The CDC also warned people to avoid cake mixes from Duncan Hines, some of which have been recalled due to possible contamination with salmonella, and to watch for flour that was recalled as part of a disease outbreak in 2016. Some of these flours, including Gold Medal flours from General Mills and biscuit mixes from Marie Callender’s, may still be on household shelves. These contaminated flour products may contain E. coli, which made 63 people in 24 states sick in 2016.

For some people, like award-winning baker Kim Powers of ABC News‘ 20/20, the risk is worth it. He says that the taste of raw cookie dough takes him back to childhood, so he’ll deal with the possibility of getting sick if it means having a taste of his youth. The CDC warns that if you do decide to lick your mixing spoon, you will want to watch out for E. coli symptoms, which usually take a few days after ingestion to appear.

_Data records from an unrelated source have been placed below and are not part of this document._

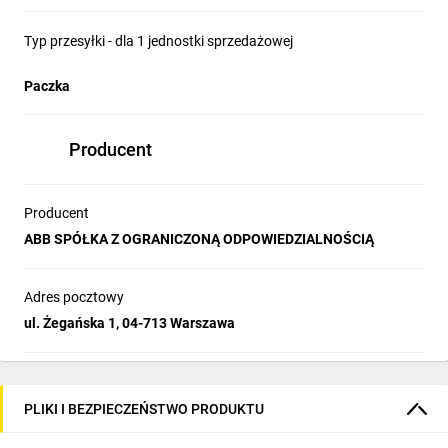
Typ przesyłki - dla 1 jednostki sprzedażowej
Paczka
Producent
Producent
ABB SPÓŁKA Z OGRANICZONĄ ODPOWIEDZIALNOŚCIĄ
Adres pocztowy
ul. Żegańska 1, 04-713 Warszawa
PLIKI I BEZPIECZEŃSTWO PRODUKTU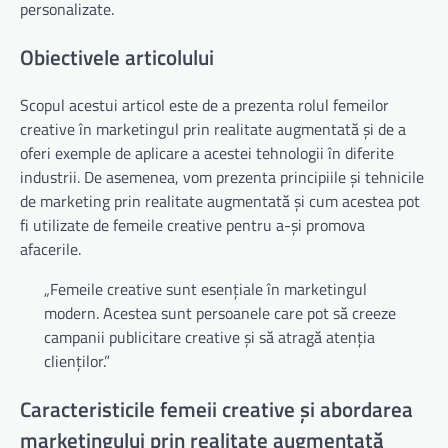
personalizate.
Obiectivele articolului
Scopul acestui articol este de a prezenta rolul femeilor
creative în marketingul prin realitate augmentată și de a
oferi exemple de aplicare a acestei tehnologii în diferite
industrii. De asemenea, vom prezenta principiile și tehnicile
de marketing prin realitate augmentată și cum acestea pot
fi utilizate de femeile creative pentru a-și promova
afacerile.
„Femeile creative sunt esențiale în marketingul
modern. Acestea sunt persoanele care pot să creeze
campanii publicitare creative și să atragă atenția
clienților.”
Caracteristicile femeii creative și abordarea
marketingului prin realitate augmentată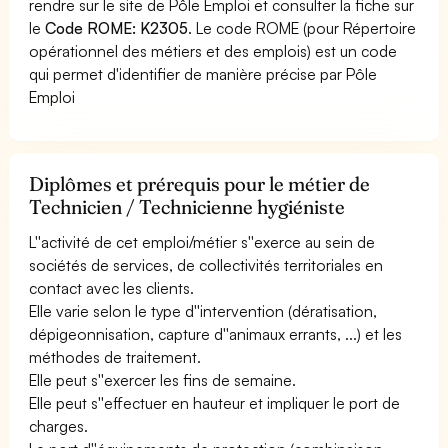
rendre sur le site de Pôle Emploi et consulter la fiche sur
le
Code ROME: K2305
. Le code ROME (pour Répertoire
opérationnel des métiers et des emplois) est un code
qui permet d'identifier de manière précise par Pôle
Emploi
Diplômes et prérequis pour le métier de
Technicien / Technicienne hygiéniste
L''activité de cet emploi/métier s''exerce au sein de
sociétés de services, de collectivités territoriales en
contact avec les clients.
Elle varie selon le type d''intervention (dératisation,
dépigeonnisation, capture d''animaux errants, ...) et les
méthodes de traitement.
Elle peut s''exercer les fins de semaine.
Elle peut s''effectuer en hauteur et impliquer le port de
charges.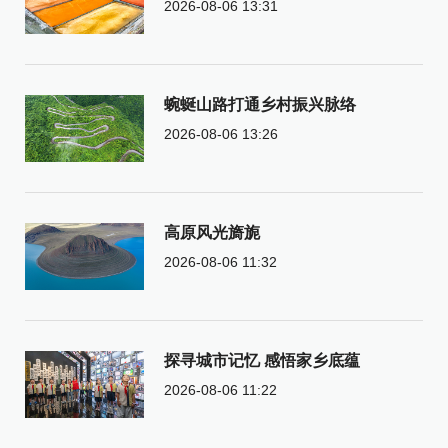
2026-08-06 13:31
蜿蜒山路打通乡村振兴脉络
2026-08-06 13:26
高原风光旖旎
2026-08-06 11:32
探寻城市记忆 感悟家乡底蕴
2026-08-06 11:22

“Food poisoning symptoms may range from mild to severe and may differ depending on the germ you swallowed. The symptoms of E. coli infections vary for each person but often include severe stomach cramps, diarrhea (often bloody), and vomiting,” the CDC wrote.

Salmonella, on the other hand, can show up within six to 48 hours and causes fever, diarrhea, and abdominal cramps that last from four to seven days.

The message is part of the CDC’s push to keep people safe and healthy during the holidays.